A three-day capacity building training workshop for female candidates of the impending district level elections has ended at Bole in the Northern Region.
The workshop organised by the United Nations Development Programme (UNDP) in collaboration with the National Commission for Civic Education (NCCE), Electoral Commission (EC) and the Ministry of Women and Children's Affairs equipped the 40 women participants with skills that would enhance their chances of winning the elections.
They were taken through gender equality and participation in democratic governance, leadership skill techniques, lobbying and advocacy skills, communication and presentation skills, electoral processes and the local government system in Ghana.
In an opening address read for the Minister for Women and Children's Affairs, Hajia Alimah Mahama, she attributed the low representation of women in decision-making bodies to lack of development and the unequal allocation of resources and power in society.

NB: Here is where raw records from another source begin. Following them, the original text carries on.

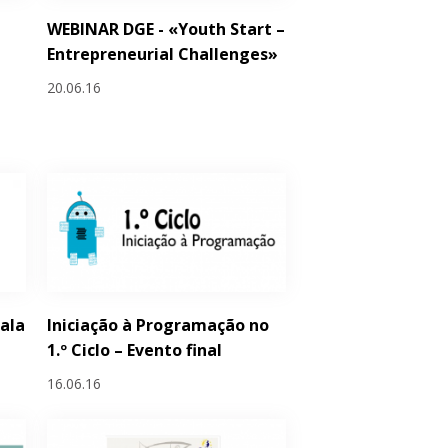
WEBINAR DGE - «Youth Start –
Entrepreneurial Challenges»
20.06.16
Sala
Iniciação à Programação no
1.º Ciclo – Evento final
16.06.16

These, according to her, had resulted in the formidable gender issues reflected in the largest proportion of women, low recognition of the rights of women and the consequent limited representation of women in decision-making at all levels of the society.

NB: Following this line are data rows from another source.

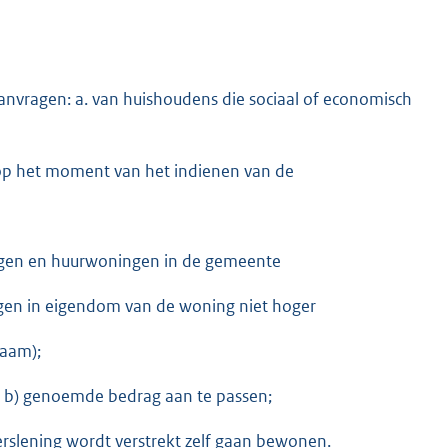
aanvragen: a. van huishoudens die sociaal of economisch
 op het moment van het indienen van de
gen en huurwoningen in de gemeente
jgen in eigendom van de woning niet hoger
naam);
b b) genoemde bedrag aan te passen;
slening wordt verstrekt zelf gaan bewonen.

Hajia Alimah said it was, therefore, expedient to seriously consider women participation in decision-making at the local level, not only to enhance their visibility and ultimately provide them the opportunity to contest for parliamentary seats at the national level but also to resolve the societal imbalances.
She explained that when women were engaged in local governance, they were bound to remain committed and to stay on to reform these policies especially, when they moved to higher leadership positions to be directly involved in policy formulation.
Their involvement, she noted, would also enhance transparency and strengthen good governance in the country, saying it was against this background that the Ministry found the collaboration with UNDP and other agencies on enhancing gender equality in democratic governance as not only laudable, but timely to provide basic advocacy and other related skills to women aspirants to better place them in their campaigns and beyond.
In an address read for the Bole District Chief Executive DCE, Madam Elizabeth Forgor by the District Coordinating Director, Mr Abdul Karim, she said the current focus was on strategic needs which challenged the structural causes of gender inequality and that, Ghana was enjoying a good political climate because it was promoting gender equality.
Closing the workshop, a representative of the UNDP, Madam Norma Messan said the UNDP had continued to lead the growing international consensus that, good governance and sustainable human development were indivisible and that, capacity building for good governance could be one way of eliminating poverty.
She said gender mainstreaming as an institutional and cultural transformation process should include eliminating gender biases in national and international development framework and paradigms, incorporating gender awareness into policies, programmes, institutional reforms including men to end gender inequality and developing gender sensitive tools to monitor progress and ensuring accountability.
Madam Messan noted that, Beijing Five review recorded in most countries narrowing gender gabs in education and health, unprecedented number of women entering the labour force, increasing their potential participation in decision- making at various levels, starting with the household, but lamented that, even though women were increasingly active in community support system, gender disparities still persisted in public positions at all levels.
She said the fact that the majority of the world's poor were women, poverty reduction strategies, insufficiently address the differential impact of poverty by gender and inadequately target gender equality as a core objective.
Madam Messan said she was happy that the 1992 Constitution of Ghana had made provisions for appropriate measures to make democracy a reality through affording women, who were the voiceless and marginalized, to participate in decision-making at every level in national life and urged the women to take advantage of the skills they had acquired from the workshop to contest and win massively in the forthcoming District Assembly Elections.